Rational Engineering of the Methylerythritol Phosphate Pathway through Metabolic Control Analysis

RATIONAL ENGINEERING OF THE METHYLERYTHRITOL PHOSPHATE PATHWAY THROUGH METABOLIC CONTROL ANALYSIS

Daniel Volke¹, Benedikt Engels¹, Louwrance Wright², Jonathan Gershenzon², Stefan Jennewein¹

¹Fraunhofer Institute for Molecular Biology and Applied Ecology, Forckenbeckstraße 6, Aachen, Germany

²Max Planck Institute for Chemical Ecology, Hans-Knöll-Straße 8, Jena, Germany.
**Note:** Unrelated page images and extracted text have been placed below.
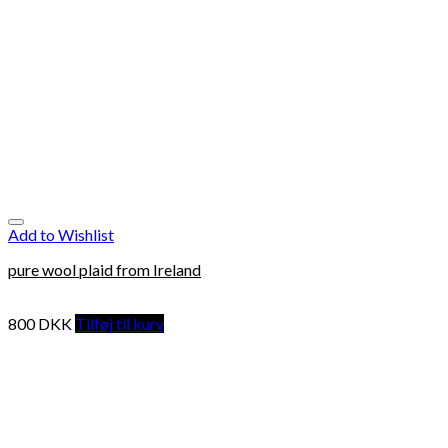
Add to Wishlist
pure wool plaid from Ireland
800
DKK
Tilføj til kurv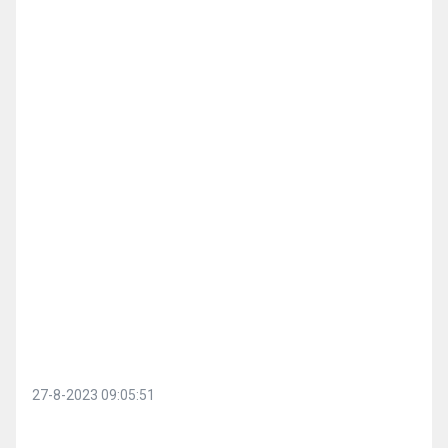
27-8-2023 09:05:51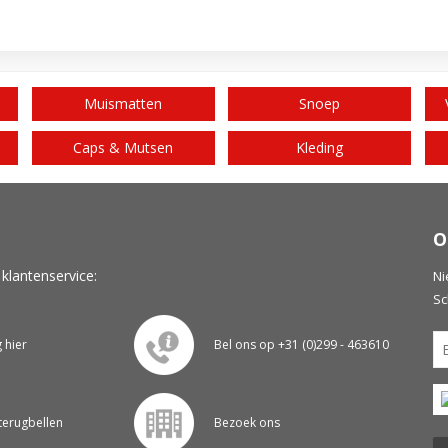
Muismatten
Snoep
Caps & Mutsen
Kleding
O
 klantenservice:
Ni
Sc
g hier
Bel ons op +31 (0)299 - 463610
 terugbellen
Bezoek ons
Facing an increasing demand of sustainable energy and chemicals, new strategies have to be explored to synthesis these in low-cost and environmental friendly processes. Isoprenoids are a promising source for a broad spectrum of valuable molecules, including fine and bulk chemicals, fuels, and pharmaceuticals.

Isoprenoids are the largest as well as most diverse class of chemical molecules synthesized by the natural world. All isoprenoids are derived from two common precursors, isopentenyl phosphate and dimethylallyl phosphate, which are synthesis via two distinct pathways. The long known mevalonate (MVA) pathway uses acetyl-CoA as substrate, while the recently discovered methylerythritol (MEP) pathway uses glycerinaldehyde-3-phosphate and pyruvate.
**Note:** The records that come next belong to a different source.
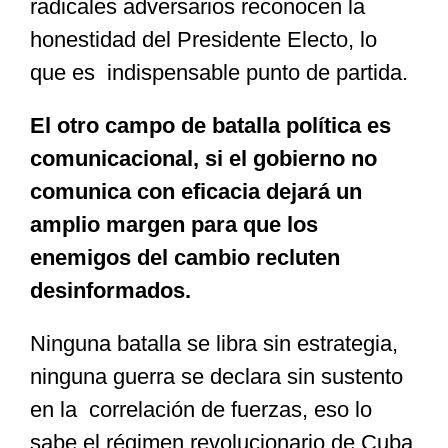
radicales adversarios reconocen la
honestidad del Presidente Electo, lo
que es indispensable punto de partida.
El otro campo de batalla política es
comunicacional, si el gobierno no
comunica con eficacia dejará un
amplio margen para que los
enemigos del cambio recluten
desinformados.
Ninguna batalla se libra sin estrategia,
ninguna guerra se declara sin sustento
en la correlación de fuerzas, eso lo
sabe el régimen revolucionario de Cuba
The MVA pathway has been engineered to produce large quantities of terpenoids, but similar attempts using the MEP pathway have met with only limited success. In part this reflects our lack of knowledge concerning the regulation of MEP pathway. This is unfortunately, because the MEP pathway seems energetically more efficient and balanced in the use of reduction equivalents.
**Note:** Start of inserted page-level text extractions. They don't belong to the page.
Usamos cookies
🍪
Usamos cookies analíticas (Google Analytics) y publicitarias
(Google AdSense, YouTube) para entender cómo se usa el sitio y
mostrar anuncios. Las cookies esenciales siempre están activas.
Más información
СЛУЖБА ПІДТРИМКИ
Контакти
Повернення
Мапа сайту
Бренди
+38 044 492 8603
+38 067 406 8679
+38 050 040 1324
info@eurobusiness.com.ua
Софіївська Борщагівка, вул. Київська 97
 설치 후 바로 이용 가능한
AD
A combinatorial approach of metabolic engineering and metabolic flux analysis was used for the production of the economical relevant isoprenoids isoprene and farnesene in E. coli. Metabolic flux analysis was used for the identification of target genes, which influence the flux through the MEP pathway. These genes were then further assessed with metabolic control analysis for their quantitative properties. Targeted proteomics enabled us to determine the enzyme concentrations and pools of pathway intermediates were measured through LC-MS/MS experiments. This allowed us to determine control coefficients and kinetic values for the pathway and integrate them in computational models. The acquired information was then used for rational engineering of the MEP pathway in E. coli.